Swarm technology may be thought of as insect logic. Ants behave in the colony’s interest, but without specific guidance. How can an animal with a brain the size of a grain of sand create a nest, find food, support a queen and expand to new areas? Each ant is an individual point of simple intelligence, and with rules that are shared by all ants. Everything that the ant colony needs to get done, gets done. Simplicity also extends to the ant communication, by using pheromones, the ants communicate with each other without personal contact by reviewing the chemicals left behind by another ant. Ants are great with parallel operations, since there is no single point of control for all actions, but only one ant is empowered to reproduce, the queen. In this way the colony is controlled, and the needs of the colony are met.
Think of a Big Data problem. The MapReduce architecture creates multiple threads. Simple key/value logic is applied and then shuffled to create a reduced data output that has been intelligently organized. Each of the MapReduce nodes has simple intelligence to perform a key/value matching. But in the world of swarm intelligence, this could be done by a multitude of agents, not just a few processors in a batch job. What if you could release multiple agents into your database of unstructured data to look for anomalies, weed out spurious data or corrupted files, organize data by individual attributes, or identify alternate routes if there are networking problems. Perhaps swarm intelligence could comb Facebook data to find the next mentally unstable serial killer before they strike. The beauty is that these agents can be programmed with different simple logic, and in doing so the cost is kept low and the performance is kept high. The simple intelligence might be programmed to include filetype, age, data protection profile, source, encryption, etc.
One premise is that swarm logic makes file structures unnecessary.

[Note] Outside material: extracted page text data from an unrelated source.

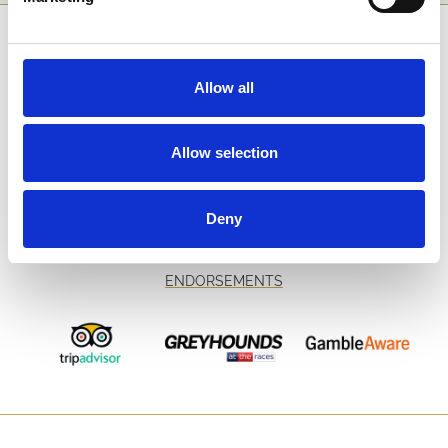
SPONSORS AND PARTNERS
Allow all
Allow selection
Deny
ENDORSEMENTS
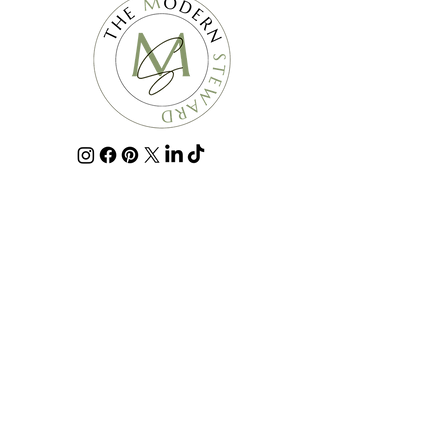
For all media and press requests email
info@themodernsteward.com
.
The Modern Steward is a professional home organization
company that provides home organization, decluttering,
donate & discard, home maintenance, and move
management services such as packing and unpacking.
For the past 10 years it has been our pleasure to serve the
Greater Pittsburgh area and surrounding communities,
including Ben Avon Height, Bradford Woods, Allison Park,
Butler, Cranberry Township, Fox Chapel, Franklin Park,
Gibsonia, Hampton Township,Harmony,
Lawrenceville,Mars, McCandless, Monroeville, North
Huntington, Pine Township, Pittsburgh, Point Breeze, Plum,
Ross Township, Sewickley, Sewickley Heights, Seven
Fields, Shadyside, Squirrel Hill, Strip District, Valencia,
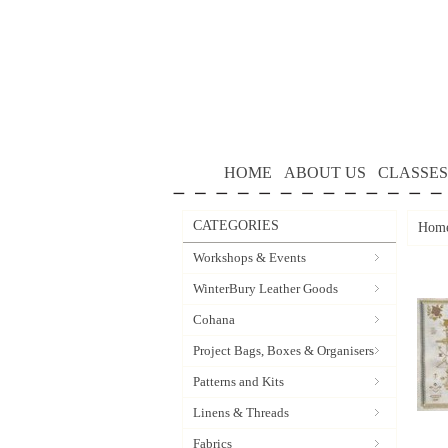
HOME
ABOUT US
CLASSES
CATEGORIES
Hom
Workshops & Events
WinterBury Leather Goods
Cohana
Project Bags, Boxes & Organisers
Patterns and Kits
Linens & Threads
Fabrics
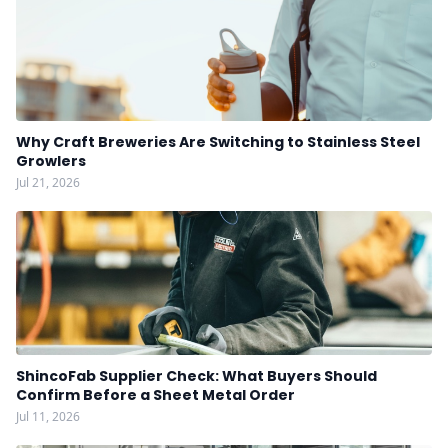
Why Craft Breweries Are Switching to Stainless Steel
Growlers
Jul 21, 2026
ShincoFab Supplier Check: What Buyers Should
Confirm Before a Sheet Metal Order
Jul 11, 2026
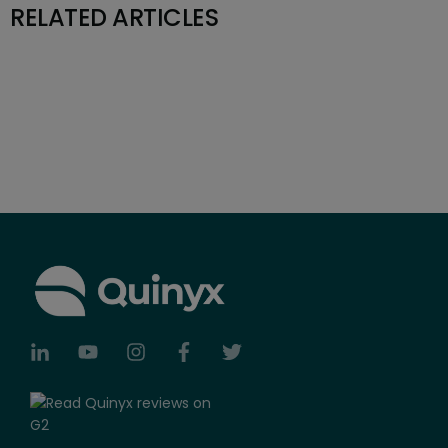
RELATED ARTICLES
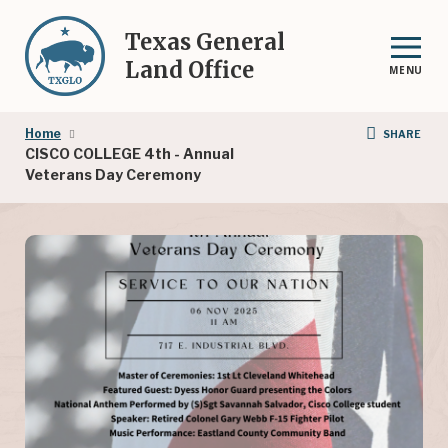
Skip
to
Texas General
main
Land Office
MENU
content
Breadcrumb
Home
SHARE
CISCO COLLEGE 4th - Annual
Veterans Day Ceremony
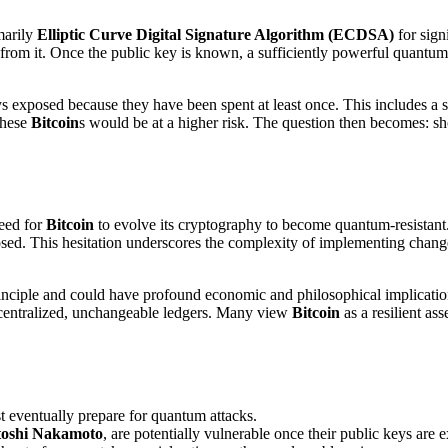
imarily
Elliptic Curve Digital Signature Algorithm (ECDSA)
for sign
from it. Once the public key is known, a sufficiently powerful quantum
eys exposed because they have been spent at least once. This includes a s
these
Bitcoin
s would be at a higher risk. The question then becomes: s
eed for
Bitcoin
to evolve its cryptography to become quantum-resistant
sed. This hesitation underscores the complexity of implementing chang
rinciple and could have profound economic and philosophical implication
decentralized, unchangeable ledgers. Many view
Bitcoin
as a resilient as
 eventually prepare for quantum attacks.
toshi Nakamoto
, are potentially vulnerable once their public keys a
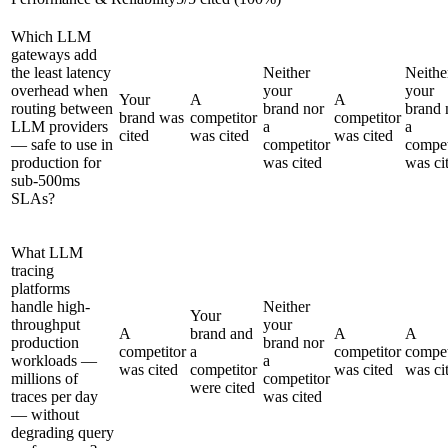
Which LLM
gateways add
the least latency
Neither
Neithe
overhead when
your
your
Your
A
A
routing between
brand nor
brand 
brand was
competitor
competitor
LLM providers
a
a
cited
was cited
was cited
— safe to use in
competitor
compet
production for
was cited
was ci
sub-500ms
SLAs?
What LLM
tracing
platforms
handle high-
Neither
Your
throughput
your
A
brand and
A
A
production
brand nor
competitor
a
competitor
compet
workloads —
a
was cited
competitor
was cited
was ci
millions of
competitor
were cited
traces per day
was cited
— without
degrading query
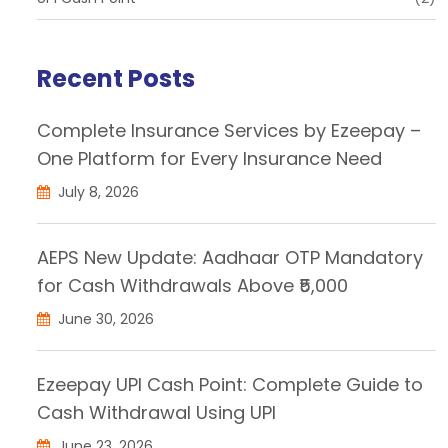
Recent Posts
Complete Insurance Services by Ezeepay –
One Platform for Every Insurance Need
July 8, 2026
AEPS New Update: Aadhaar OTP Mandatory
for Cash Withdrawals Above ₹5,000
June 30, 2026
Ezeepay UPI Cash Point: Complete Guide to
Cash Withdrawal Using UPI
June 23, 2026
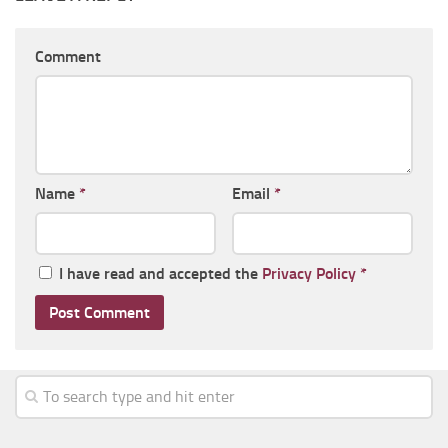
Comment
Name
*
Email
*
I have read and accepted the
Privacy Policy
*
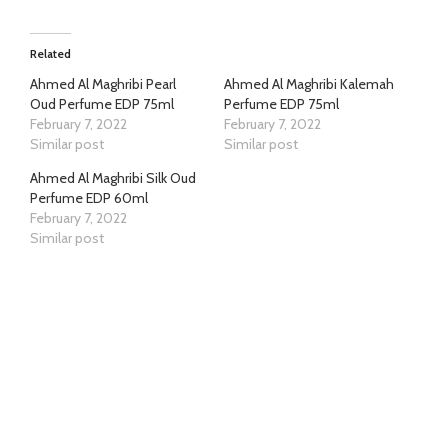
Related
Ahmed Al Maghribi Pearl
Ahmed Al Maghribi Kalemah
Oud Perfume EDP 75ml
Perfume EDP 75ml
February 7, 2022
February 7, 2022
Similar post
Similar post
Ahmed Al Maghribi Silk Oud
Perfume EDP 60ml
February 7, 2022
Similar post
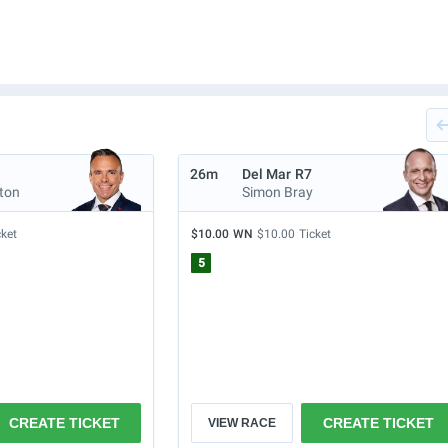
26m
Del Mar
R7
lton
Simon Bray
cket
$10.00
WN
$10.00
Ticket
5
CREATE TICKET
CREATE TICKET
VIEW RACE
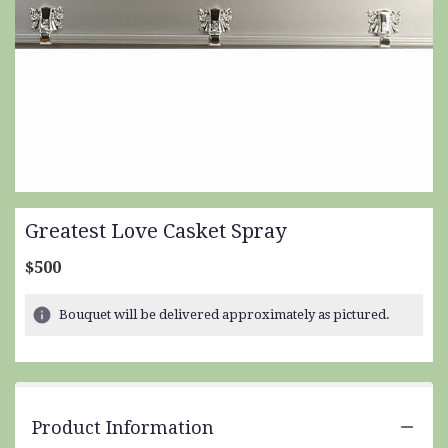
Greatest Love Casket Spray
$500
Bouquet will be delivered approximately as pictured.
Product Information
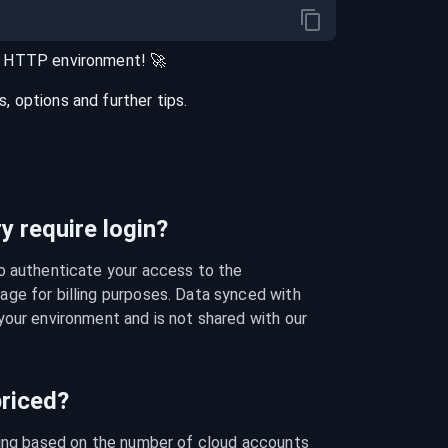
r
HTTP
environment
! 🚀
 options and further tips.
 require login?
o authenticate your access to the 
ge for billing purposes. Data synced with 
our environment and is not shared with our 
riced?
cing based on the number of cloud accounts 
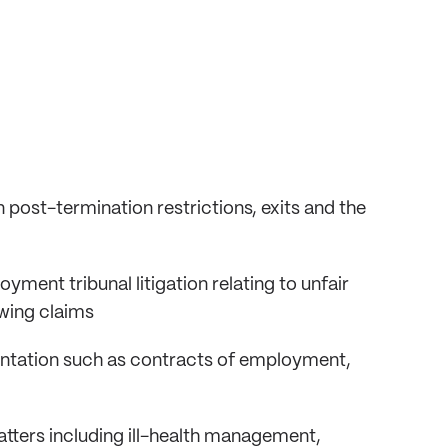
 post-termination restrictions, exits and the
ment tribunal litigation relating to unfair
owing claims
ntation such as contracts of employment,
tters including ill-health management,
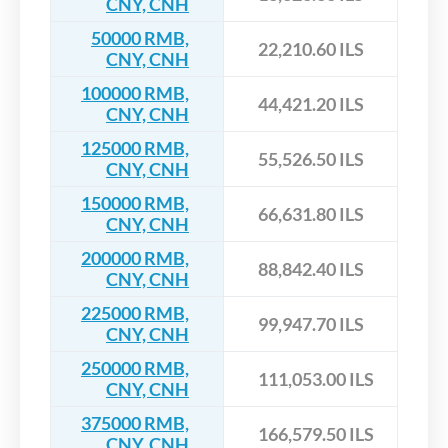
CNY, CNH
50000 RMB,
22,210.60 ILS
CNY, CNH
100000 RMB,
44,421.20 ILS
CNY, CNH
125000 RMB,
55,526.50 ILS
CNY, CNH
150000 RMB,
66,631.80 ILS
CNY, CNH
200000 RMB,
88,842.40 ILS
CNY, CNH
225000 RMB,
99,947.70 ILS
CNY, CNH
250000 RMB,
111,053.00 ILS
CNY, CNH
375000 RMB,
166,579.50 ILS
CNY, CNH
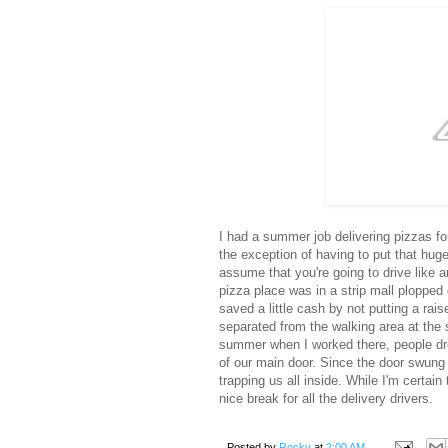
I had a summer job delivering pizzas for
the exception of having to put that hu
assume that you're going to drive like 
pizza place was in a strip mall plopped
saved a little cash by not putting a rai
separated from the walking area at the s
summer when I worked there, people drov
of our main door. Since the door swung 
trapping us all inside. While I'm certain 
nice break for all the delivery drivers.
Posted by
Rocky
at
2:00 AM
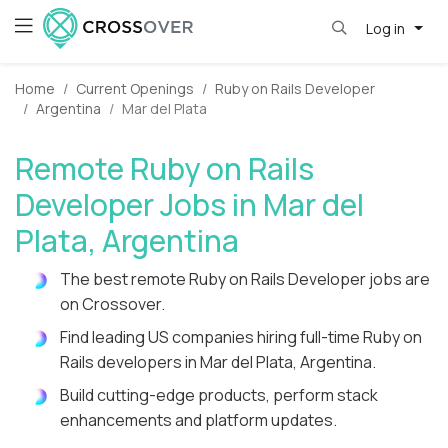
Log in
Home
Current Openings
Ruby on Rails Developer
Argentina
Mar del Plata
Remote Ruby on Rails
Developer Jobs in Mar del
Plata, Argentina
The best remote Ruby on Rails Developer jobs are
on Crossover.
Find leading US companies hiring full-time Ruby on
Rails developers in Mar del Plata, Argentina.
Build cutting-edge products, perform stack
enhancements and platform updates.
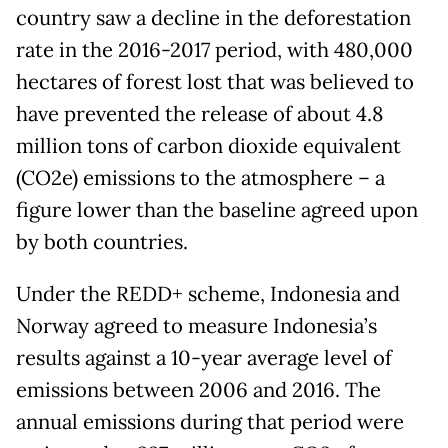
country saw a decline in the deforestation
rate in the 2016-2017 period, with 480,000
hectares of forest lost that was believed to
have prevented the release of about 4.8
million tons of carbon dioxide equivalent
(CO2e) emissions to the atmosphere – a
figure lower than the baseline agreed upon
by both countries.
Under the REDD+ scheme, Indonesia and
Norway agreed to measure Indonesia’s
results against a 10-year average level of
emissions between 2006 and 2016. The
annual emissions during that period were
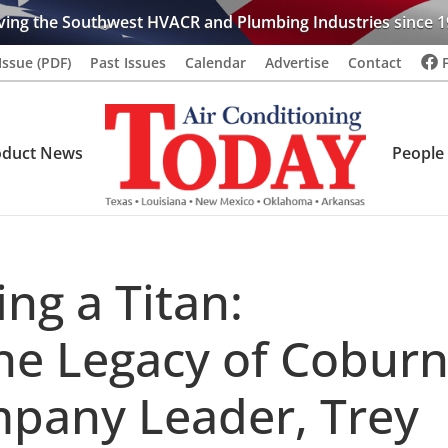
ving the Southwest HVACR and Plumbing Industries since 1
Issue (PDF)
Past Issues
Calendar
Advertise
Contact
oduct News
People
g a Titan:
he Legacy of Cobur
pany Leader, Trey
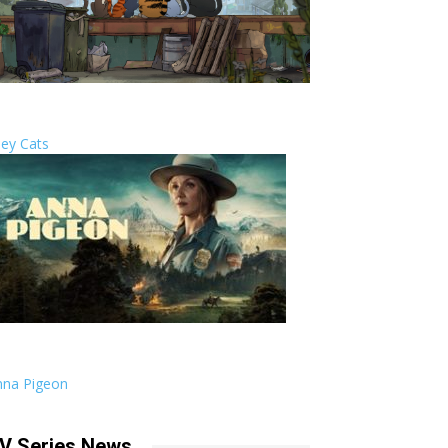
ley Cats
nna Pigeon
V Series News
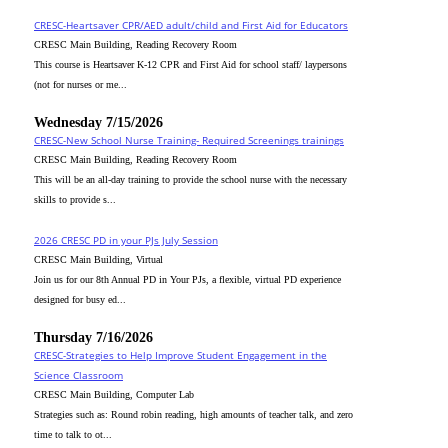
CRESC-Heartsaver CPR/AED adult/child and First Aid for Educators
CRESC Main Building, Reading Recovery Room
This course is Heartsaver K-12 CPR and First Aid for school staff/ laypersons
(not for nurses or me...
Wednesday 7/15/2026
CRESC-New School Nurse Training- Required Screenings trainings
CRESC Main Building, Reading Recovery Room
This will be an all-day training to provide the school nurse with the necessary
skills to provide s...
2026 CRESC PD in your PJs July Session
CRESC Main Building, Virtual
Join us for our 8th Annual PD in Your PJs, a flexible, virtual PD experience
designed for busy ed...
Thursday 7/16/2026
CRESC-Strategies to Help Improve Student Engagement in the
Science Classroom
CRESC Main Building, Computer Lab
Strategies such as: Round robin reading, high amounts of teacher talk, and zero
time to talk to ot...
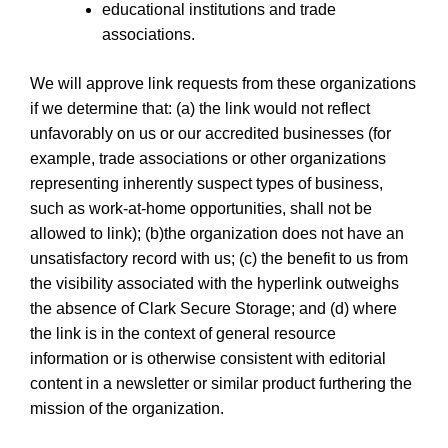
educational institutions and trade
associations.
We will approve link requests from these organizations
if we determine that: (a) the link would not reflect
unfavorably on us or our accredited businesses (for
example, trade associations or other organizations
representing inherently suspect types of business,
such as work-at-home opportunities, shall not be
allowed to link); (b)the organization does not have an
unsatisfactory record with us; (c) the benefit to us from
the visibility associated with the hyperlink outweighs
the absence of Clark Secure Storage; and (d) where
the link is in the context of general resource
information or is otherwise consistent with editorial
content in a newsletter or similar product furthering the
mission of the organization.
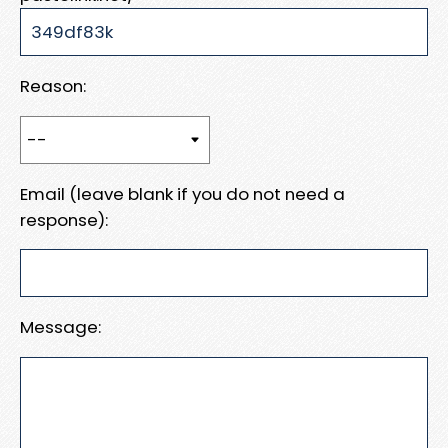
Reason:
Email (leave blank if you do not need a
response):
Message:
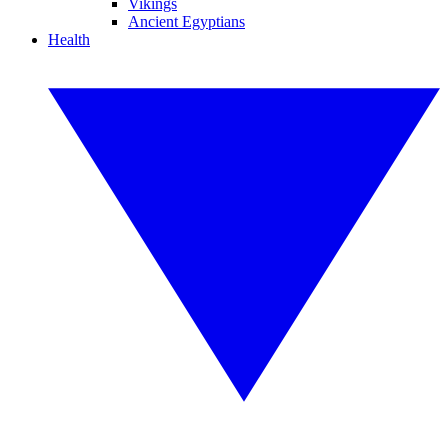
Vikings
Ancient Egyptians
Health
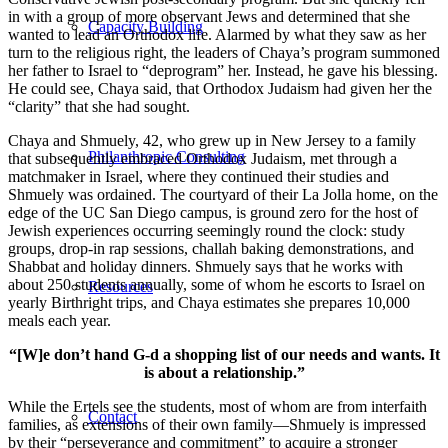
in with a group of more observant Jews and determined that she
Capacity Building
wanted to lead an Orthodox life. Alarmed by what they saw as her
turn to the religious right, the leaders of Chaya’s program summoned
her father to Israel to “deprogram” her. Instead, he gave his blessing.
He could see, Chaya said, that Orthodox Judaism had given her the
“clarity” that she had sought.
Chaya and Shmuely, 42, who grew up in New Jersey to a family
Philanthropic Consulting
that subsequently embraced Orthodox Judaism, met through a
matchmaker in Israel, where they continued their studies and
Shmuely was ordained. The courtyard of their La Jolla home, on the
edge of the UC San Diego campus, is ground zero for the host of
Jewish experiences occurring seemingly round the clock: study
groups, drop-in rap sessions, challah baking demonstrations, and
Shabbat and holiday dinners. Shmuely says that he works with
about 250 students annually, some of whom he escorts to Israel on
Resources
yearly Birthright trips, and Chaya estimates she prepares 10,000
meals each year.
“[W]e don’t hand G-d a shopping list of our needs and wants. It
is about a relationship.”
While the Ertels see the students, most of whom are from interfaith
Contact
families, as extensions of their own family—Shmuely is impressed
by their “perseverance and commitment” to acquire a stronger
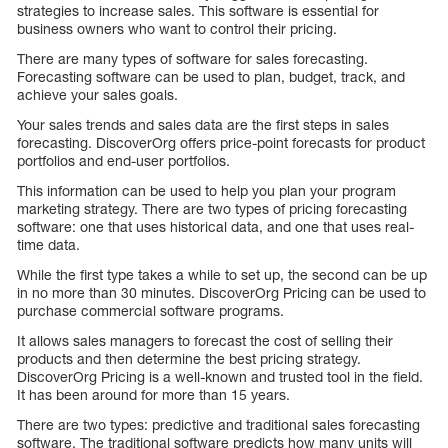
strategies to increase sales. This software is essential for
business owners who want to control their pricing.
There are many types of software for sales forecasting.
Forecasting software can be used to plan, budget, track, and
achieve your sales goals.
Your sales trends and sales data are the first steps in sales
forecasting. DiscoverOrg offers price-point forecasts for product
portfolios and end-user portfolios.
This information can be used to help you plan your program
marketing strategy. There are two types of pricing forecasting
software: one that uses historical data, and one that uses real-
time data.
While the first type takes a while to set up, the second can be up
in no more than 30 minutes. DiscoverOrg Pricing can be used to
purchase commercial software programs.
It allows sales managers to forecast the cost of selling their
products and then determine the best pricing strategy.
DiscoverOrg Pricing is a well-known and trusted tool in the field.
It has been around for more than 15 years.
There are two types: predictive and traditional sales forecasting
software. The traditional software predicts how many units will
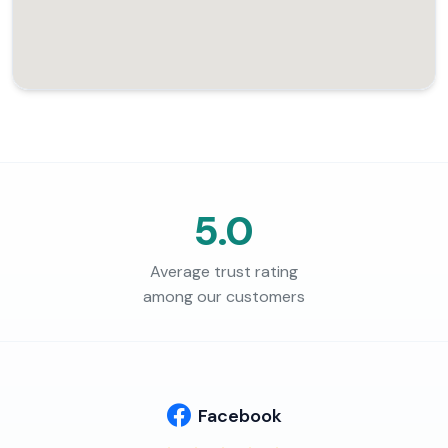
5.0
Average trust rating
among our customers
Facebook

All information about the data is included in the tokens (pheromone). It would allow the integration of structured and unstructured data. In sort, swarm can change everything. I won’t go so far as to say all file structures can go away. ACID test for data coherency is important for those tasks that have one correct answer, like what was my profit last year, or how many widgets are in the warehouse. For jobs like this, structured data and relational databases might be best. But for many analysis jobs, swarm may be a great improvement.
Swarm provides something that traditional data structures don’t: file intelligence. In today’s structures we have limited space to specify a rigid set of metadata that is inflexible. With swarm we can add more intelligence into the data using tokens with a combination of intelligence and information, and let them loose on our unstructured data to find organization, or to sort or otherwise manipulate data.